Ah...
So *That's* what the big red button labled 'DO NOT TOUCH-EVER!' does!
My bad.
You can all relax now. The near-unprecedented outage that seemingly affected all of Google's services for a brief time on Friday is over. The event began at approximately 4:37pm Pacific Time and lasted between one and five minutes, according to the Google Apps Dashboard. All of the Google Apps services reported being back …
"Since switching to duck duck go (as of last week) this one actually passed me by totally.
It's a bit weird not having predictive search results appearing anymore, but I'm sure I'll get used to that (Again)."
Don't forget Startpage/Ixquick, the only search engine with a European Privacy Seal.

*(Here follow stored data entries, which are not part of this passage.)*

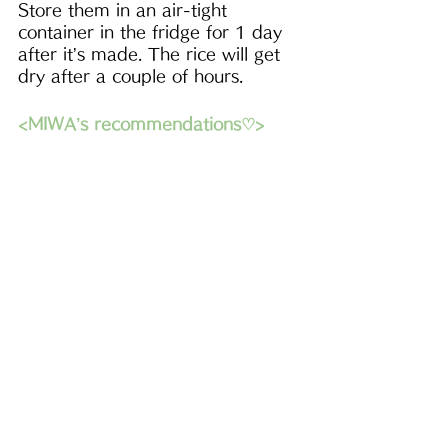
Store them in an air-tight 
container in the fridge for 1 day 
after it’s made. The rice will get 
dry after a couple of hours.
<MIWA’s recommendations♡>
- First
E-cookboo
k
s
 are now 
available！ I hope this will be 
helpful and enjoyable in your 
kitchen^^
-Please check out
beautiful 
Japanese tableware
 to decorate 
your table! Use my code MIWA to 
get 5% off from your purchase!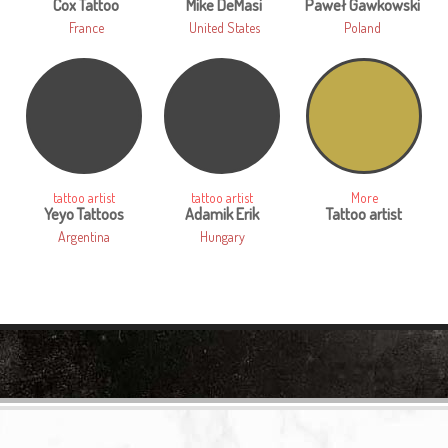
Cox Tattoo
Mike DeMasi
Paweł Gawkowski
France
United States
Poland
tattoo artist
tattoo artist
More
Yeyo Tattoos
Adamik Erik
Tattoo artist
Argentina
Hungary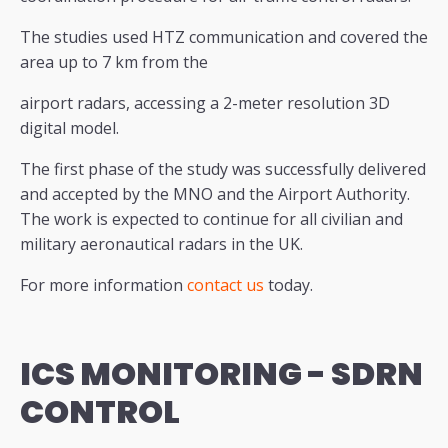
The studies used HTZ communication and covered the
area up to 7 km from the
airport radars, accessing a 2-meter resolution 3D
digital model.
The first phase of the study was successfully delivered
and accepted by the MNO and the Airport Authority.
The work is expected to continue for all civilian and
military aeronautical radars in the UK.
For more information
contact us
today.
ICS MONITORING -
SDRN
CONTROL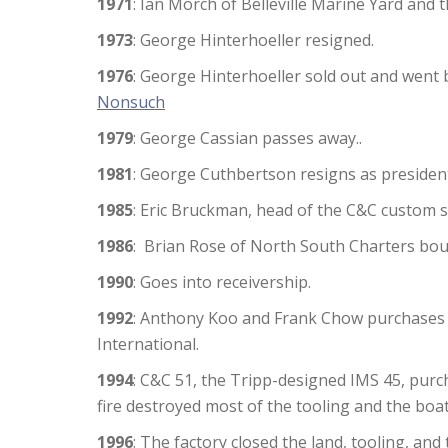
1971
: Ian Morch of Belleville Marine Yard and t
1973
: George Hinterhoeller resigned.
1976
: George Hinterhoeller sold out and went 
Nonsuch
1979
: George Cassian passes away..
1981
: George Cuthbertson resigns as presiden
1985
: Eric Bruckman, head of the C&C custom 
1986
: Brian Rose of North South Charters bou
1990
: Goes into receivership.
1992
: Anthony Koo and Frank Chow purchases
International.
1994
: C&C 51, the Tripp-designed IMS 45, pur
fire destroyed most of the tooling and the boa
1996
: The factory closed the land, tooling, an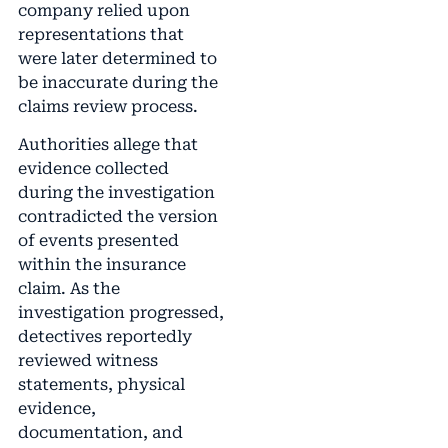
company relied upon
representations that
were later determined to
be inaccurate during the
claims review process.
Authorities allege that
evidence collected
during the investigation
contradicted the version
of events presented
within the insurance
claim. As the
investigation progressed,
detectives reportedly
reviewed witness
statements, physical
evidence,
documentation, and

I use DuckDuckGo and Startpage regularlly. Startpage for over 5 years and DuckDuckGo ever since I saw their only (?) billboard in SF about a year ago.
Before those I used Scroogle, a back door into Google using an old API that didn't include the more sophisticated tracking.
In one place I worked, our machines would have most of their problems on Thursdays. Different machines, different architectures, different models of storage devices... we couldn't figure it out. This was a raised floor, halon protected computer room with a combination lock on the door.
So, with nothing else to try, one Wednesday I prepared to spend the night in the computer room. Sure enough, about 2:00 AM the cleaning crew came in with a big buffer machine, preparing to run it over the raised tiles.
I chased them out and next day confronted the facilities manager about (a) giving the cleaning crew the combination to a secure room, and (b) letting them bang a floor buffing machine against our disk arrays.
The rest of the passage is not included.